= PROBLEM TO WORK ON =
Leave out the pictures and retype all the entries below exactly.

____

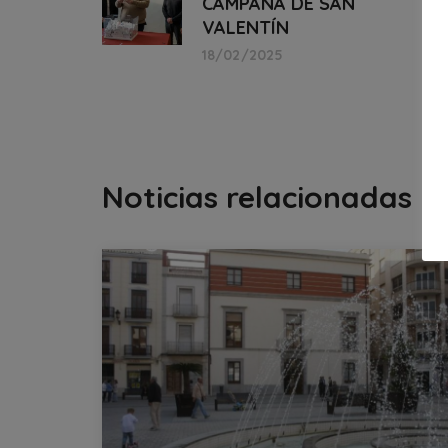
CAMPAÑA DE SAN
VALENTÍN
18/02/2025
Noticias relacionadas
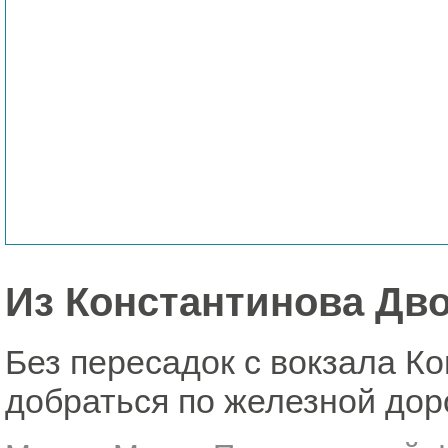
Из Константинова Дво
Без пересадок с вокзала К
добраться по железной дор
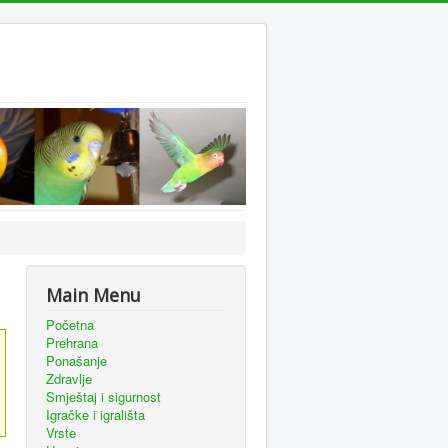
Main Menu
Početna
Prehrana
Ponašanje
Zdravlje
Smještaj i sigurnost
Igračke i igrališta
Vrste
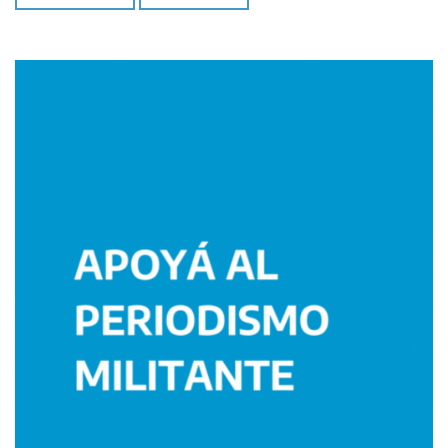
Imagen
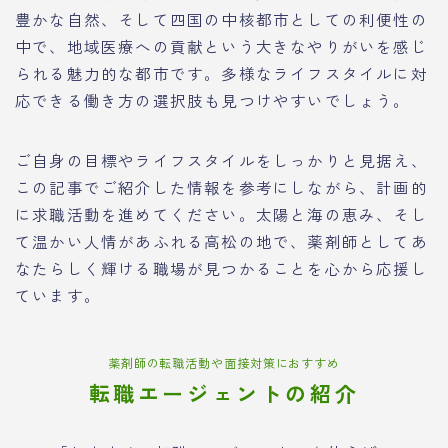
豊かな自然、そして四国の中核都市としての利便性の
中で、地域医療への貢献という大きなやりがいを感じ
られる魅力的な都市です。多様なライフスタイルに対
応できる働き方の選択肢も見つけやすいでしょう。
ご自身の目標やライフスタイルをしっかりと見据え、
この記事でご紹介した情報を参考にしながら、計画的
に求職活動を進めてください。太陽と海の恵み、そし
て温かい人情があふれる高松の地で、薬剤師としてあ
なたらしく輝ける職場が見つかることを心から応援し
ています。
薬剤師の転職活動や面接対策におすすめ
転職エージェントの紹介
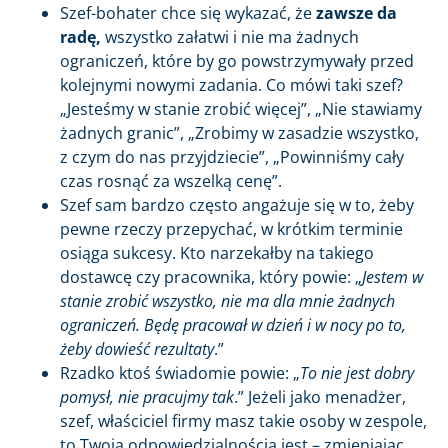
Szef-bohater chce się wykazać, że
zawsze da
radę,
wszystko załatwi i nie ma żadnych
ograniczeń, które by go powstrzymywały przed
kolejnymi nowymi zadania. Co mówi taki szef?
„Jesteśmy w stanie zrobić więcej”, „Nie stawiamy
żadnych granic”, „Zrobimy w zasadzie wszystko,
z czym do nas przyjdziecie”, „Powinniśmy cały
czas rosnąć za wszelką cenę”.
Szef sam bardzo często angażuje się w to, żeby
pewne rzeczy przepychać, w krótkim terminie
osiąga sukcesy. Kto narzekałby na takiego
dostawcę czy pracownika, który powie: „
Jestem w
stanie zrobić wszystko, nie ma dla mnie żadnych
ograniczeń. Będę pracował w dzień i w nocy po to,
żeby dowieść rezultaty
.”
Rzadko ktoś świadomie powie: „
To nie jest dobry
pomysł, nie pracujmy tak
.” Jeżeli jako menadżer,
szef, właściciel firmy masz takie osoby w zespole,
to Twoją odpowiedzialnością jest – zmieniając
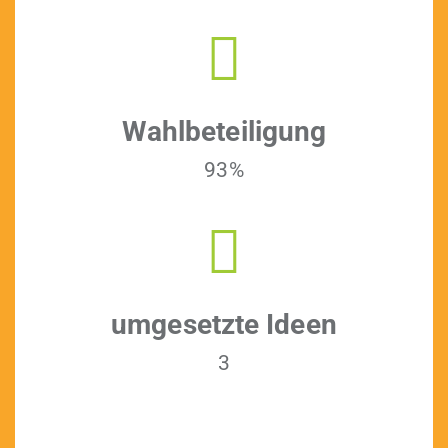
Wahlbeteili­gung
93%
umge­set­zte Ideen
3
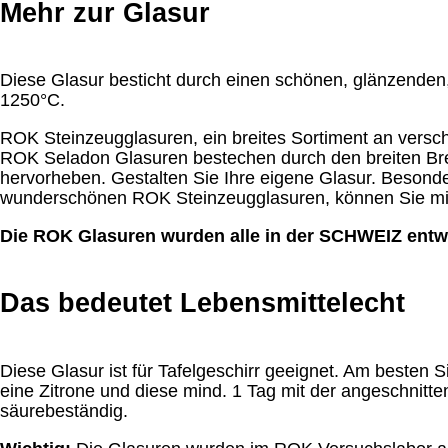
Mehr zur Glasur
Diese Glasur besticht durch einen schönen, glänzenden
1250°C.
ROK Steinzeugglasuren, ein breites Sortiment an versch
ROK Seladon Glasuren bestechen durch den breiten Bre
hervorheben. Gestalten Sie Ihre eigene Glasur. Besond
wunderschönen ROK Steinzeugglasuren, können Sie mit 
Die ROK Glasuren wurden alle in der SCHWEIZ entwic
Das bedeutet Lebensmittelecht
Diese Glasur ist für Tafelgeschirr geeignet. Am besten 
eine Zitrone und diese mind. 1 Tag mit der angeschnitten
säurebeständig.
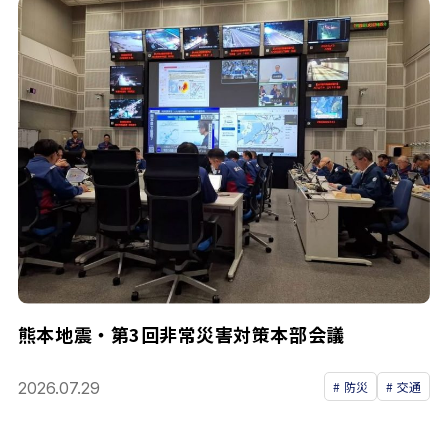
熊本地震・第3回非常災害対策本部会議
2026.07.29
防災
交通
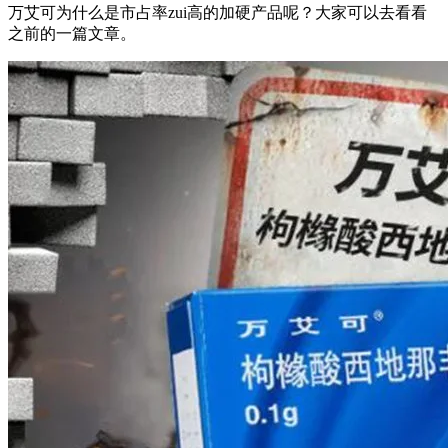
万艾可为什么是市占率zui高的加硬产品呢？大家可以去看看
之前的一篇文章。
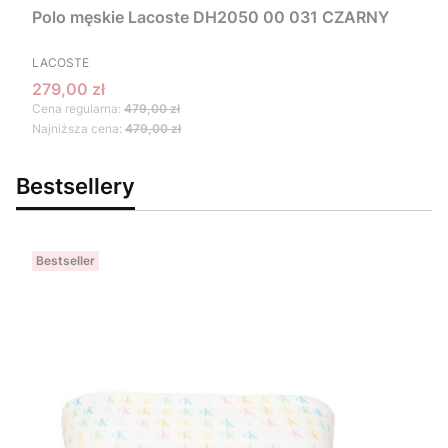
Polo męskie Lacoste DH2050 00 031 CZARNY
PRODUCENT
LACOSTE
Cena promocyjna
279,00 zł
Cena regularna:
479,00 zł
Najniższa cena:
479,00 zł
Bestsellery
Bestseller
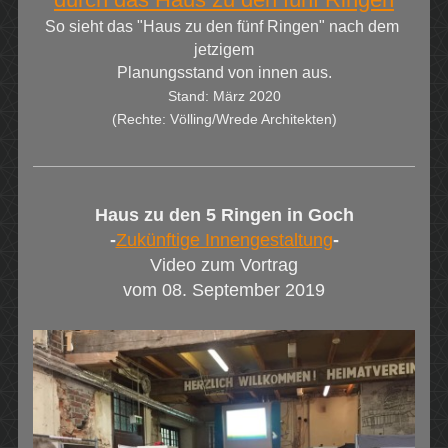
So sieht das "Haus zu den fünf Ringen" nach dem
jetzigem
Planungsstand von innen aus.
Stand: März 2020
(Rechte: Völling/Wrede Architekten)
Haus zu den 5 Ringen in Goch
-
Zukünftige Innengestaltung
-
Video zum Vortrag
vom 08. September 2019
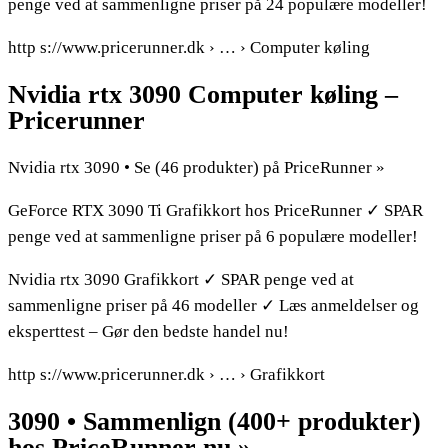
penge ved at sammenligne priser på 24 populære modeller!
http s://www.pricerunner.dk › … › Computer køling
Nvidia rtx 3090 Computer køling –
Pricerunner
Nvidia rtx 3090 • Se (46 produkter) på PriceRunner »
GeForce RTX 3090 Ti Grafikkort hos PriceRunner ✓ SPAR
penge ved at sammenligne priser på 6 populære modeller!
Nvidia rtx 3090 Grafikkort ✓ SPAR penge ved at
sammenligne priser på 46 modeller ✓ Læs anmeldelser og
eksperttest – Gør den bedste handel nu!
http s://www.pricerunner.dk › … › Grafikkort
3090 • Sammenlign (400+ produkter)
hos PriceRunner nu »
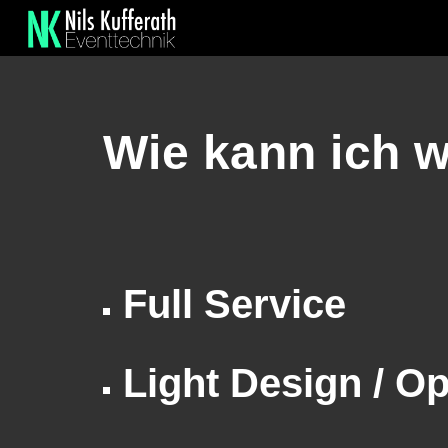
Sk
Wie kann ich
w
Full Service
Light Design
/ O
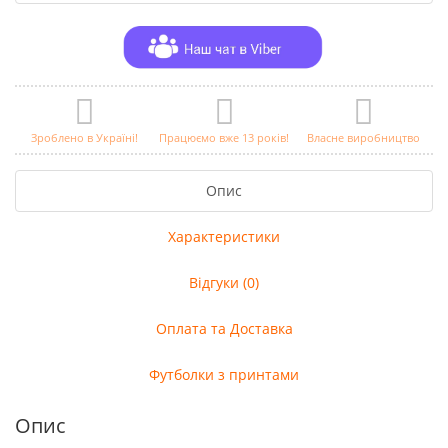
Зроблено в Україні!
Працюємо вже 13 років!
Власне виробництво
Опис
Характеристики
Відгуки (0)
Оплата та Доставка
Футболки з принтами
Опис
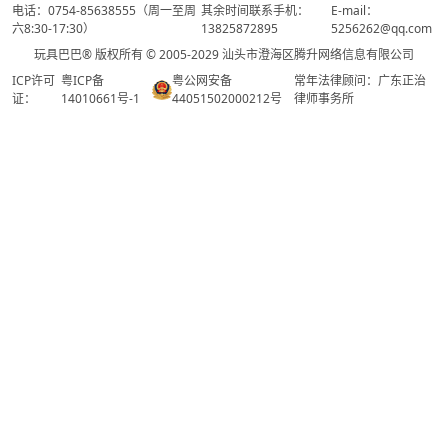
电话：0754-85638555（周一至周
其余时间联系手机：
E-mail：
六8:30-17:30）
13825872895
5256262@qq.com
玩具巴巴® 版权所有 © 2005-2029 汕头市澄海区腾升网络信息有限公司
ICP许可
粤ICP备
粤公网安备
常年法律顾问：广东正治
证：
14010661号-1
44051502000212号
律师事务所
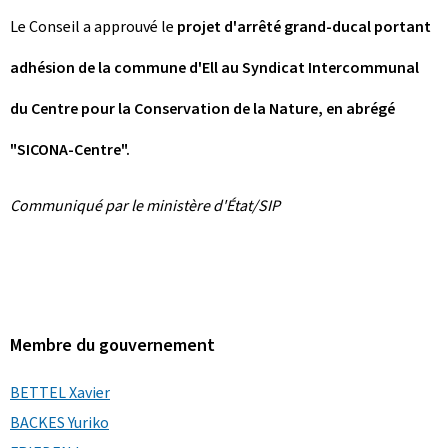
Le Conseil a approuvé le
projet d'arrêté grand-ducal portant
adhésion de la commune d'Ell au Syndicat Intercommunal
du Centre pour la Conservation de la Nature, en abrégé
"SICONA-Centre".
Communiqué par le ministère d'État/SIP
Membre du gouvernement
BETTEL Xavier
BACKES Yuriko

____

= REPLY =
CAMPAÑA DE SAN
VALENTÍN
18/02/2025
Noticias relacionadas
Из Константинова Дво
Без пересадок с вокзала К
добраться по железной дор
Main Menu
Početna
Prehrana
Ponašanje
Zdravlje
Smještaj i sigurnost
Igračke i igrališta
Vrste
Imagen
豊かな自然、そして四国の中核都市としての利便性の
中で、地域医療への貢献という大きなやりがいを感じ
られる魅力的な都市です。多様なライフスタイルに対
応できる働き方の選択肢も見つけやすいでしょう。
ご自身の目標やライフスタイルをしっかりと見据え、
この記事でご紹介した情報を参考にしながら、計画的
に求職活動を進めてください。太陽と海の恵み、そし
て温かい人情があふれる高松の地で、薬剤師としてあ
なたらしく輝ける職場が見つかることを心から応援し
ています。
薬剤師の転職活動や面接対策におすすめ
転職エージェントの紹介
Szef-bohater chce się wykazać, że
zawsze da
radę,
wszystko załatwi i nie ma żadnych
ograniczeń, które by go powstrzymywały przed
kolejnymi nowymi zadania. Co mówi taki szef?
„Jesteśmy w stanie zrobić więcej”, „Nie stawiamy
żadnych granic”, „Zrobimy w zasadzie wszystko,
z czym do nas przyjdziecie”, „Powinniśmy cały
czas rosnąć za wszelką cenę”.
Szef sam bardzo często angażuje się w to, żeby
pewne rzeczy przepychać, w krótkim terminie
osiąga sukcesy. Kto narzekałby na takiego
dostawcę czy pracownika, który powie: „
Jestem w
stanie zrobić wszystko, nie ma dla mnie żadnych
ograniczeń. Będę pracował w dzień i w nocy po to,
żeby dowieść rezultaty
.”
Rzadko ktoś świadomie powie: „
To nie jest dobry
pomysł, nie pracujmy tak
.” Jeżeli jako menadżer,
szef, właściciel firmy masz takie osoby w zespole,
to Twoją odpowiedzialnością jest – zmieniając
Wahlbeteili­gung
93%
umge­set­zte Ideen
3
Mehr zur Glasur
Diese Glasur besticht durch einen schönen, glänzenden
1250°C.
ROK Steinzeugglasuren, ein breites Sortiment an versch
ROK Seladon Glasuren bestechen durch den breiten Bre
hervorheben. Gestalten Sie Ihre eigene Glasur. Besond
wunderschönen ROK Steinzeugglasuren, können Sie mit 
Die ROK Glasuren wurden alle in der SCHWEIZ entwic
Das bedeutet Lebensmittelecht
Diese Glasur ist für Tafelgeschirr geeignet. Am besten 
eine Zitrone und diese mind. 1 Tag mit der angeschnitten
säurebeständig.
熊本地震・第3回非常災害対策本部会議
2026.07.29
防災
交通
万艾可为什么是市占率zui高的加硬产品呢？大家可以去看看
之前的一篇文章。
Polo męskie Lacoste DH2050 00 031 CZARNY
PRODUCENT
LACOSTE
Cena promocyjna
279,00 zł
Cena regularna:
479,00 zł
Najniższa cena:
479,00 zł
Bestsellery
Bestseller
So sieht das "Haus zu den fünf Ringen" nach dem
jetzigem
Planungsstand von innen aus.
Stand: März 2020
(Rechte: Völling/Wrede Architekten)
Haus zu den 5 Ringen in Goch
-
Zukünftige Innengestaltung
-
Video zum Vortrag
vom 08. September 2019
penge ved at sammenligne priser på 24 populære modeller!
http s://www.pricerunner.dk › … › Computer køling
Nvidia rtx 3090 Computer køling –
Pricerunner
Nvidia rtx 3090 • Se (46 produkter) på PriceRunner »
GeForce RTX 3090 Ti Grafikkort hos PriceRunner ✓ SPAR
penge ved at sammenligne priser på 6 populære modeller!
Nvidia rtx 3090 Grafikkort ✓ SPAR penge ved at
sammenligne priser på 46 modeller ✓ Læs anmeldelser og
eksperttest – Gør den bedste handel nu!
http s://www.pricerunner.dk › … › Grafikkort
3090 • Sammenlign (400+ produkter)
hos PriceRunner nu »
Sk
Wie kann ich
w
Full Service
Light Design
/ O
Зроблено в Україні!
Працюємо вже 13 років!
Власне виробництво
Опис
Характеристики
Відгуки (0)
Оплата та Доставка
Футболки з принтами
Опис
电话：0754-85638555（周一至周
其余时间联系手机：
E-mail：
六8:30-17:30）
13825872895
5256262@qq.com
玩具巴巴® 版权所有 © 2005-2029 汕头市澄海区腾升网络信息有限公司
ICP许可
粤ICP备
粤公网安备
常年法律顾问：广东正治
证：
14010661号-1
44051502000212号
律师事务所
Le Conseil a approuvé le
projet d'arrêté grand-ducal portant
adhésion de la commune d'Ell au Syndicat Intercommunal
du Centre pour la Conservation de la Nature, en abrégé
"SICONA-Centre".
Communiqué par le ministère d'État/SIP
Membre du gouvernement
BETTEL Xavier
BACKES Yuriko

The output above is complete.